| Records for this task |
==*==
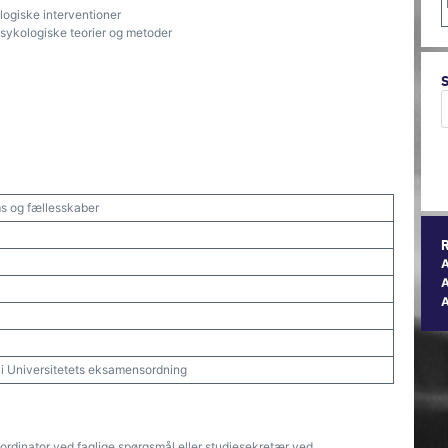
kologiske interventioner
sykologiske teorier og metoder
s og fællesskaber
A
t i Universitetets eksamensordning
ordinator ved faglige spørgsmål eller studiesekretær ved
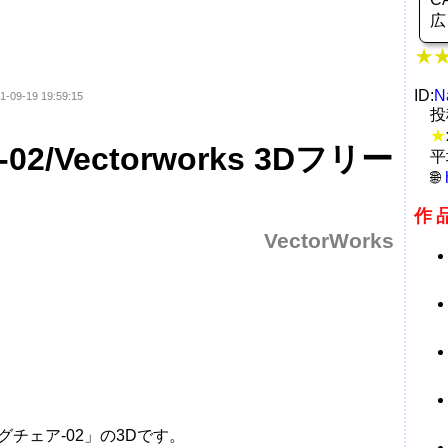
広
ID:
N
1-09-19 19:59:15
投
★
/Vectorworks 3Dフリー
平
作
VectorWorks
ングチェア-02」の3Dです。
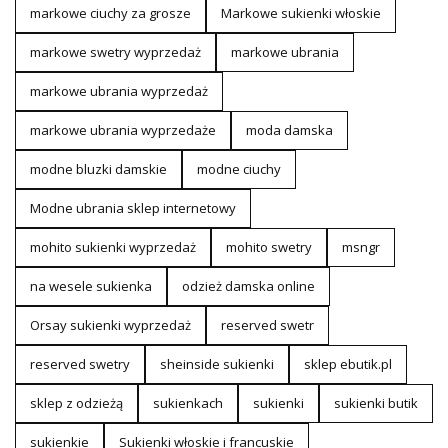
markowe ciuchy za grosze
Markowe sukienki włoskie
markowe swetry wyprzedaż
markowe ubrania
markowe ubrania wyprzedaż
markowe ubrania wyprzedaże
moda damska
modne bluzki damskie
modne ciuchy
Modne ubrania sklep internetowy
mohito sukienki wyprzedaż
mohito swetry
msngr
na wesele sukienka
odzież damska online
Orsay sukienki wyprzedaż
reserved swetr
reserved swetry
sheinside sukienki
sklep ebutik.pl
sklep z odzieżą
sukienkach
sukienki
sukienki butik
sukienkie
Sukienki włoskie i francuskie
==*==
| Assigned task |
In the records above, find each line with the word "ubrania" and copy it.

| Exercise answer |
markowe ubrania
markowe ubrania wyprzedaż
markowe ubrania wyprzedaże
Modne ubrania sklep internetowy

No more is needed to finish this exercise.